I donned the disgusting and residue-caked hazmat 'suit' and continued where the previous guy left off, chopping and drying the crystals continuously, as whoever was cooking had a batch coming down the hall for me to get to work on already. I got lost in it like I usually do, humming, dancing a bit. I hate what I'm doing on principal, but I have to cope somehow. It doesn't help that I'm a twitchy 14 year old with ADHD that can't afford to medicate, at least the tedium of this job was-.

"Fuck! FUCK! Everybody get out!" I heard echo up from downstairs, interrupting my haze of busywork, only to flinch and freeze at the sound of gunfire, and shattering glass from downstairs, something exploded shortly after, knocking me to my knees and making me drop my knife.

"Oh god…."

"ABB! Molotovs!" Someone screamed through the gunfire and shattering glass, and I bolted to my feet, my heart hammering in my ears as I fought down my panic.

Okay, okay. Calm down. Take off the suit, not only is it heavy it's highly flammable. Get to the back entrance, and duck into the storm drain system-when did it start raining?! I mentally screamed in horror at the sight of the sudden downpour, at least sudden to me, I knew it was going to rain but I didn't think it was going to be this much! I can barely see out the window, the storm drains will be absolutely flooded-!

Another explosion, the building rocked as I shucked off the suit as quick as possible. The ABB have lit the lab on fire. Meth lab, plus fire, equals death. I have to get out of here.

Through the rumbling of both the rapidly failing structure I was in, and the downpour of the rain that now came through to the forefront of my attention, I heard the gunfire petering out and moving away as I quickly sprinted down the stairwell to the third floor, where the cooking was done, and it was an inferno. I had to duck back into the stairwell in a panic, there was too much smoke and fire for me to just run through to the stairs on the other side.

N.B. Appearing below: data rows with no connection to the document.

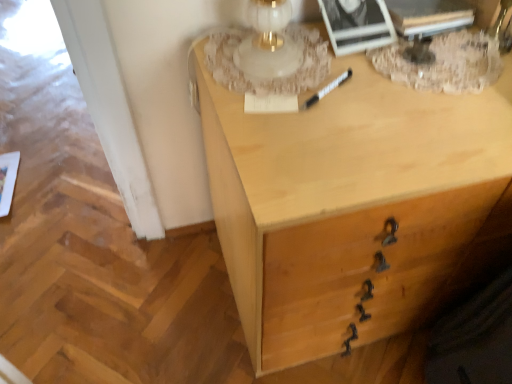 Find the location of a particular element. vacant region above light wood chest of drawers at center (from a real-world perspective) is located at coordinates (398, 81). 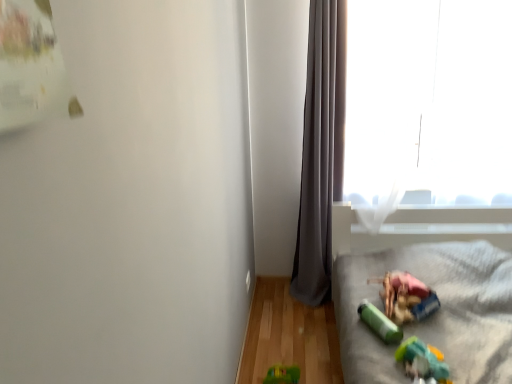 Question: Is plush gray blanket at lower right oriented away from transparent glass window at upper right?

Choices:
 (A) yes
 (B) no

Answer: (B)

Question: Does plush gray blanket at lower right have a larger size compared to transparent glass window at upper right?

Choices:
 (A) yes
 (B) no

Answer: (A)

Question: From the image's perspective, is plush gray blanket at lower right on transparent glass window at upper right?

Choices:
 (A) no
 (B) yes

Answer: (A)

Question: Is plush gray blanket at lower right at the left side of transparent glass window at upper right?

Choices:
 (A) no
 (B) yes

Answer: (B)

Question: Is plush gray blanket at lower right next to transparent glass window at upper right?

Choices:
 (A) no
 (B) yes

Answer: (A)

Question: Which is correct: green rubber toy at lower right, acting as the first toy starting from the back, is inside plastic green toy at lower right, the first toy when ordered from front to back, or outside of it?

Choices:
 (A) inside
 (B) outside

Answer: (B)

Question: Is point (366, 312) positioned closer to the camera than point (445, 365)?

Choices:
 (A) closer
 (B) farther

Answer: (B)

Question: From a real-world perspective, is green rubber toy at lower right, acting as the first toy starting from the back, above or below plastic green toy at lower right, the first toy when ordered from front to back?

Choices:
 (A) above
 (B) below

Answer: (A)

Question: In terms of height, does green rubber toy at lower right, acting as the first toy starting from the back, look taller or shorter compared to plastic green toy at lower right, the first toy when ordered from front to back?

Choices:
 (A) tall
 (B) short

Answer: (A)

Question: Is green rubber toy at lower right, which appears as the second toy when viewed from the front, wider or thinner than green plastic toy at lower right?

Choices:
 (A) thin
 (B) wide

Answer: (A)

Question: Choose the correct answer: Is green rubber toy at lower right, which appears as the second toy when viewed from the front, inside green plastic toy at lower right or outside it?

Choices:
 (A) outside
 (B) inside

Answer: (A)

Question: From the image's perspective, relative to green plastic toy at lower right, is green rubber toy at lower right, acting as the first toy starting from the back, above or below?

Choices:
 (A) below
 (B) above

Answer: (A)

Question: Is green rubber toy at lower right, which appears as the second toy when viewed from the front, taller or shorter than green plastic toy at lower right?

Choices:
 (A) short
 (B) tall

Answer: (A)

Question: From the image's perspective, relative to plush gray blanket at lower right, is transparent glass window at upper right above or below?

Choices:
 (A) below
 (B) above

Answer: (B)

Question: From a real-world perspective, is transparent glass window at upper right above or below plush gray blanket at lower right?

Choices:
 (A) above
 (B) below

Answer: (A) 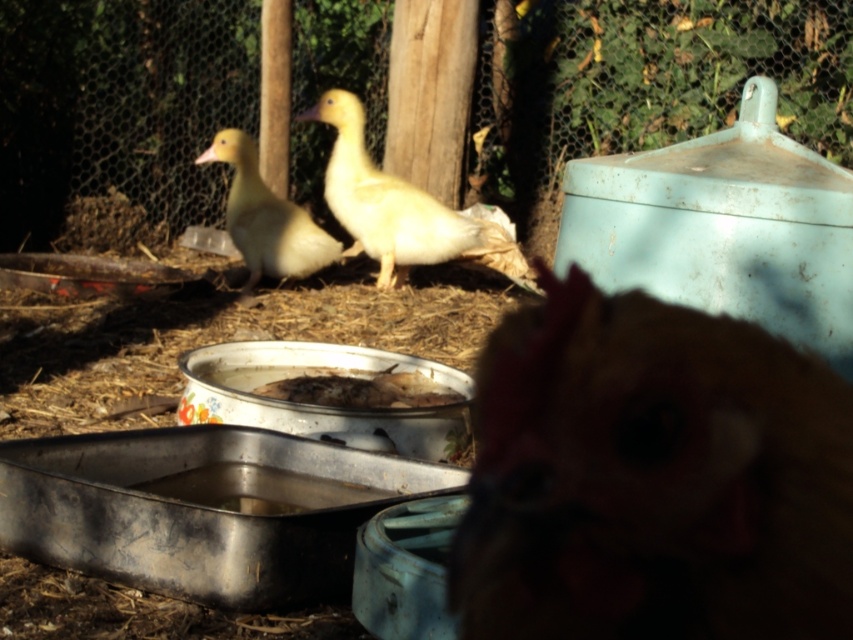 You are standing in the farmyard and see the brown feathered chicken at center and the yellow downy duckling at center. Which animal is positioned to the right of the other?

The brown feathered chicken at center is positioned to the right of the yellow downy duckling at center.

You are a farmer who wants to place both the brown feathered chicken at center and the white matte duck at center into a rectangular pen. The pen can only accommodate one of them at a time. Which animal would require a wider pen based on their size?

The white matte duck at center requires a wider pen because it has a greater width than the brown feathered chicken at center.

You are a farmer checking the health of your poultry. You notice the brown feathered chicken at center and the yellow downy duckling at center. Which one has a shorter height?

A screech of tires told me someone just booked it out of here as I looked out the stairwell window, which was always jammed shut, but had a fire escape in the odd location thanks to how old the design of the apartment building was. I smashed the window with my worn boot. "Gah!" I grunted as a shard of glass cut through my jeans and into my right leg, making me hiss before I still used my injured leg to kick out more of the-

The fourth floor collapsed behind me, sending rubble, smoke, and more fire up the stairwell at me, practically searing my skin and choking me as I desperately broke more of the window to squeeze my fat ass through onto the rickety and ancient wrought iron fire escape.

I made a mistake.

The old thing, likely never having even been maintained since it was first installed, instantly began snapping from it's worn and weak mounts the moment my heavy mass jolted it. The top mounts snapped, the rusted bolts giving and the metal stairwell starting to screech as it bent away from the building.

I must've been high on adrenaline right now, because I knew I had never moved this fast before in my sedentary life, practically leaping down the escape to the third floor, which almost followed at the same speed as the fourth with the collapsing infrastructure giving it even less stability, and I practically jumped over the railing to slip backwards off the stairs onto the second floor of the fire escape next to the rusted-stuck drop-ladder. Fucking rain!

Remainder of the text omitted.